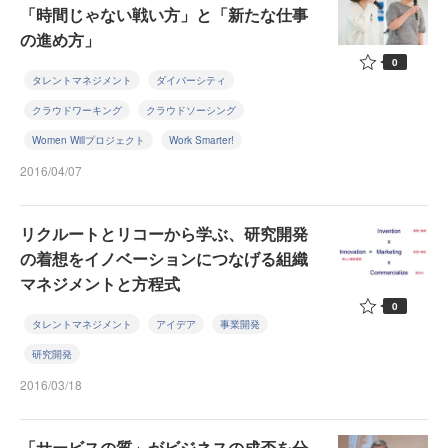
「時間じゃない戦い方」と「新たな仕事
の進め方」
0
タレントマネジメント
ダイバーシティ
クラウドワーキング
クラウドソーシング
Women Willプロジェクト
Work Smarter!
2016/04/07
リクルートとリコーから学ぶ、研究開発
の着想をイノベーションにつなげる組織
マネジメントと方程式
0
タレントマネジメント
アイデア
事業開発
研究開発
2016/03/18
「サービスの質」がビジネスの成否を分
************
**What you are asked to do**
An exact copy of the material above is required, minus its images.

**Your solution**
「時間じゃない戦い方」と「新たな仕事
の進め方」
0
タレントマネジメント
ダイバーシティ
クラウドワーキング
クラウドソーシング
Women Willプロジェクト
Work Smarter!
2016/04/07
リクルートとリコーから学ぶ、研究開発
の着想をイノベーションにつなげる組織
マネジメントと方程式
0
タレントマネジメント
アイデア
事業開発
研究開発
2016/03/18
「サービスの質」がビジネスの成否を分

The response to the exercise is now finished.